(EXERCISE) Reproduce what is written in the records below exactly, and leave out the images.

··· MATERIAL FOR THIS TASK ···

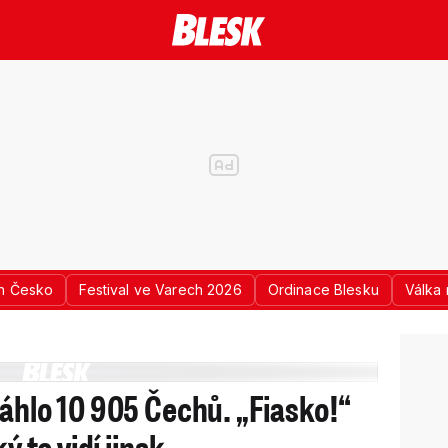
n Česko
Festival ve Varech 2026
Ordinace Blesku
Válka 
áhlo 10 905 Čechů. „Fiasko!“
ý to vidí jinak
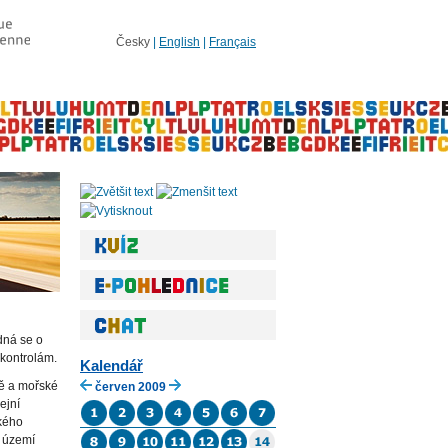
Česky
|
English
|
Français
dná se o
 kontrolám.
Kalendář
tě a mořské
červen 2009
ejní
ského
a území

···

(FINAL ANSWER)
n Česko
Festival ve Varech 2026
Ordinace Blesku
Válka 
áhlo 10 905 Čechů. „Fiasko!“
ý to vidí jinak
Česky
|
English
|
Français
dná se o
 kontrolám.
Kalendář
tě a mořské
červen 2009
ejní
ského
a území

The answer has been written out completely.